TASK DIRECTIONS :: Your answer should be only the lines below from the one with "Antique watches, especially" to the one with "watch to direct", repeated exactly, ends included.

Collected data entries ::
+++++
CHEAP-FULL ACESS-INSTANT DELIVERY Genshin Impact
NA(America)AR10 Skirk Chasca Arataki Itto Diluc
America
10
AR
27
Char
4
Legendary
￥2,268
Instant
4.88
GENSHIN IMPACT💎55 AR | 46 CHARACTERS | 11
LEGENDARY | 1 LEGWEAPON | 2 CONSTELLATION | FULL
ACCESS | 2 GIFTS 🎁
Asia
+++++
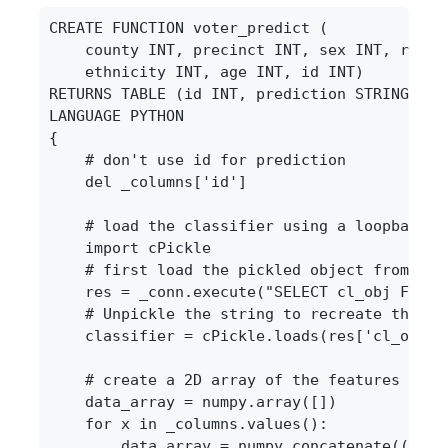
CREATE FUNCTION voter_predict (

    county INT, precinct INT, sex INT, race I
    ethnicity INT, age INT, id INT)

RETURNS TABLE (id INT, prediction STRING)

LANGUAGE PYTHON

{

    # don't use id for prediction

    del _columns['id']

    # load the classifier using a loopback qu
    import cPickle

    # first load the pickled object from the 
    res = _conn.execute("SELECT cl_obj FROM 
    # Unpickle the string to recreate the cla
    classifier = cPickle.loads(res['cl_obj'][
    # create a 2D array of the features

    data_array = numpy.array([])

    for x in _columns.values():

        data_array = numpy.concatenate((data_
+++++
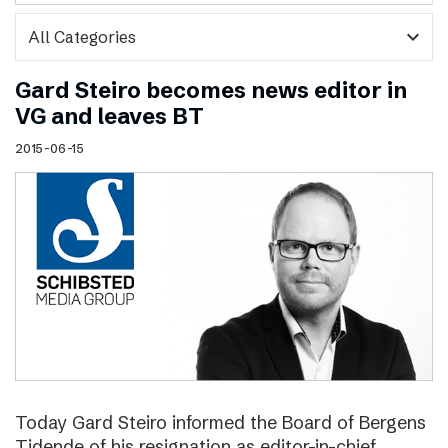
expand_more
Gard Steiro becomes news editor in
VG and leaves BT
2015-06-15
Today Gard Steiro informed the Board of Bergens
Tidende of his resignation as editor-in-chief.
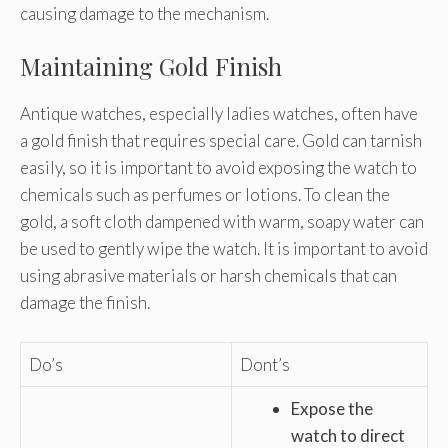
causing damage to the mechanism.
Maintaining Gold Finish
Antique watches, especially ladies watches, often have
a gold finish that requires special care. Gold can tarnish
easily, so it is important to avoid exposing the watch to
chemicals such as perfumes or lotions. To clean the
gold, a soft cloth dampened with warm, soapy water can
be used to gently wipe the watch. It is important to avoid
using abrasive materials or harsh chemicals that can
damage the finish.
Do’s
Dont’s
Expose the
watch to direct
+++++
SOLVED PROBLEM ::
Antique watches, especially ladies watches, often have
a gold finish that requires special care. Gold can tarnish
easily, so it is important to avoid exposing the watch to
chemicals such as perfumes or lotions. To clean the
gold, a soft cloth dampened with warm, soapy water can
be used to gently wipe the watch. It is important to avoid
using abrasive materials or harsh chemicals that can
damage the finish.
Do’s
Dont’s
Expose the
watch to direct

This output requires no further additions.